If you have been using Jupyter (aka IPython) notebook for your work in Python, then you’re in good company; many developers (including me) now use it instead of the text-based interactive Python shell. Just using Jupyter has dramatically improved my productivity. However, it turns out that Jupyter, like many open-source projects, is highly customizable. In this talk, Matthias Bussonnier, Jonathan Frederic, and Thomas Kluyver show us how we can customize and change Jupyter Notebook, to make it a custom environment, special for our needs.

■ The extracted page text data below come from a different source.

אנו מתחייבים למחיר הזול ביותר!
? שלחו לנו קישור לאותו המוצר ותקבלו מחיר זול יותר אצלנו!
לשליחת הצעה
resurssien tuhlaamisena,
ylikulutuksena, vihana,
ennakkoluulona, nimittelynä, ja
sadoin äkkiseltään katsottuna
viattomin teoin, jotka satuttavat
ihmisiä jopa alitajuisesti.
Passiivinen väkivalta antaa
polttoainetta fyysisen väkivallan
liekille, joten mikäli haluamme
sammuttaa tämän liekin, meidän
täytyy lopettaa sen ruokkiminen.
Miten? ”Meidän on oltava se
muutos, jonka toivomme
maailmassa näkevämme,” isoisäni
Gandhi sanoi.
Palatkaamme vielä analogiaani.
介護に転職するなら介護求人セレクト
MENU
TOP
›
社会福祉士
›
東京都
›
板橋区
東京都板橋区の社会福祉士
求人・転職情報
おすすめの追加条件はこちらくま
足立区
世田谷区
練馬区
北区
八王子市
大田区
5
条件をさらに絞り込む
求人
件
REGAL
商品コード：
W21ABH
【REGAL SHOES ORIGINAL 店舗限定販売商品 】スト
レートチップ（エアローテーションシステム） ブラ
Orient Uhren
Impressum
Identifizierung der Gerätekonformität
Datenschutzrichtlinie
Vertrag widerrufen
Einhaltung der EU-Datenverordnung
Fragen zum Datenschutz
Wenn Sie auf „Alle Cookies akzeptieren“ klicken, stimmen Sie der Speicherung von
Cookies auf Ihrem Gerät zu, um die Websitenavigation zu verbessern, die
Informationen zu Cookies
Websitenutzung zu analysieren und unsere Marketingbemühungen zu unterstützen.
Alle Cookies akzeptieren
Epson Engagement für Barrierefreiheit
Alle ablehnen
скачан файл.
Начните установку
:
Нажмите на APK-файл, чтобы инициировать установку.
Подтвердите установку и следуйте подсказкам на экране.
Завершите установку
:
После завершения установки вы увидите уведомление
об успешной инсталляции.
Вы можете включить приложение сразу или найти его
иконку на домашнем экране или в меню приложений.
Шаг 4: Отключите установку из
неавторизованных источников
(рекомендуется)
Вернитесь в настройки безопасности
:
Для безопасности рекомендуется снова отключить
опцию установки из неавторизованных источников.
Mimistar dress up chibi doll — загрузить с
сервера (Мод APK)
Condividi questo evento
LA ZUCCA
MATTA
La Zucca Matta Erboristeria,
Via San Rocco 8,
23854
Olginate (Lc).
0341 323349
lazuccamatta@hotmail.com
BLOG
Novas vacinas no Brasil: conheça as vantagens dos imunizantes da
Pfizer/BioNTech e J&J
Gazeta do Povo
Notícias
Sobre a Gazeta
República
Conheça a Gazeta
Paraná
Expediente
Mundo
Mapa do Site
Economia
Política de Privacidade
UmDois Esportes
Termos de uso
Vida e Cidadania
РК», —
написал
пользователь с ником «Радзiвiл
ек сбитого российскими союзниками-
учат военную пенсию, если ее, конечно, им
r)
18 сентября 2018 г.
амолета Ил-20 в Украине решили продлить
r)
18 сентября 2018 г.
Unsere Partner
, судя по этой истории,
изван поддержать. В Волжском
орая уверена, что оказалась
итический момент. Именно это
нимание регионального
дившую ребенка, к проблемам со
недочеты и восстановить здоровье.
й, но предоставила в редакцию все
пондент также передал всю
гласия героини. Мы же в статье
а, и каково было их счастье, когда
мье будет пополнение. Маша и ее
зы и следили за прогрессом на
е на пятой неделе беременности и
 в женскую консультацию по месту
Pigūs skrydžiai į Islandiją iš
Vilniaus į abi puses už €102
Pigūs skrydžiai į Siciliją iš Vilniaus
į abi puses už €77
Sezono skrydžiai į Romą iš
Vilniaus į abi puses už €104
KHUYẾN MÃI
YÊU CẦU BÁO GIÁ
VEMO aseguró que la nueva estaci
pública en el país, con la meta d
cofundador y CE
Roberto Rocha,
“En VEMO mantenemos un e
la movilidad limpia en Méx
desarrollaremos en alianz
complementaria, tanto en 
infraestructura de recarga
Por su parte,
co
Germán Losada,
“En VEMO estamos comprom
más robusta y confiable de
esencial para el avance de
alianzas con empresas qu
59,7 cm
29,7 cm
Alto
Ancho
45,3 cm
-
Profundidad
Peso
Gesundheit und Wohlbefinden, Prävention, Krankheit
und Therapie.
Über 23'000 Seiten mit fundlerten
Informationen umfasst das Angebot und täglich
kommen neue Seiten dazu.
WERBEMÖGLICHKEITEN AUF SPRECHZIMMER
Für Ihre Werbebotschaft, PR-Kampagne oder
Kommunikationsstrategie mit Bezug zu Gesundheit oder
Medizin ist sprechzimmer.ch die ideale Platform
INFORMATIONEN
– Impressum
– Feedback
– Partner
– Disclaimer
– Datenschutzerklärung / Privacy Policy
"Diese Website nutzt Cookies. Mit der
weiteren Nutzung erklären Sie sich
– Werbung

[Video 237] Michael Stonebreaker: Turing Lecture, 2015

If you use databases, then you almost certainly should be grateful to Michael Stonebreaker, who has been researching, creating, and advancing databases for many decades. Stonebreaker was awarded this year’s Turing award (the top prize in computer science) by the Association for Computing Machinery (ACM), recognizing his work. In this lecture, Stonebreaker gives us a survey of database history and technology, as well as where databases are headed. Whether you are a fan of SQL or NoSQL, anyone who uses databases should listen to this talk.

[Video 226] Cathy O’Neil: Keynote, Yale Day of Data

Data science doesn’t exist in a vacuum. Data scientists work with companies, governments, non-profits, universities, newspapers, and other organizations. Each organization has its own priorities, and has its own take on data science — why to use it, and what to do with the results it produces. In this talk, Cathy O’Neil describes the different types of motivations and pressures data scientists encounter, and what it’ll take (hint: communication, connections, and community) for high-quality data science to be increasingly ubiquitous and useful.

[Video 209] Jeremy Howard: The Data Science Revolution

We hear a lot about “big data” and “machine learning.” But why are these topics interesting? What sorts of advantages can they give us? In this talk, Jeremy Howard describes the ways in which machine learning and data analysis have already changed the worlds of business and medicine, and ways in which we can expect to see our lives change in the future. If you’ve wondered why people are getting excited about “big data,” this is a high-level, entertaining explanation.

[Video 202] Edmund Jackson: Clojure Data Science

Data science is a collection of disciplines that allow us to look through large collections of data, in order to discover and understand the patterns hidden within.  Clojure has emerged as an excellent language for doing data science — because of its interoperability with the JVM, along with  its clean and functional syntax. In this talk, Edmund Jackson demonstrates why you would want to use Clojure for data science, and how you could go about doing so.

[Video 191] Mark Madsen: Following Google — or Don’t follow the followers, follow the leader

Computers have brought the issues of user interface (UI/UX) to the forefront — but designers and engineers have been considering these issues for thousands of years, across many different technologies. Creating and improving technologies is never a matter of right vs. wrong, but rather a matter of balancing the trade-offs. In this talk, Mark Madsen describes a number of the trade-offs that engineers have made throughout history, and then tells us how this perspective applies to SQL vs. NoSQL and big data analytics. Even if you’re not working with big data, this talk is a fun and clever history of various data storage and retrieval mechanisms, starting with clay tablets.

[Video 187] Kyle Kastner: Machine Learning 101

Machine learning” sounds like the basis for a new (and possibly bad) science fiction movie. But in fact, it’s the idea that we can ask the computer to identify patterns in large data sets — patterns that we would otherwise miss. Now, machine learning isn’t new, but it has become increasingly important, given the rise of big data, and the need for businesses to understand their customers better. Python has become an increasingly popular tool for implementing machine learning, thanks in part to scikit-learn, a Python package built on top of NumPy and SciPy.  In this talk, Kyle Kastner introduces scikit-learn, and describes what we can do it with, as well as how to do so.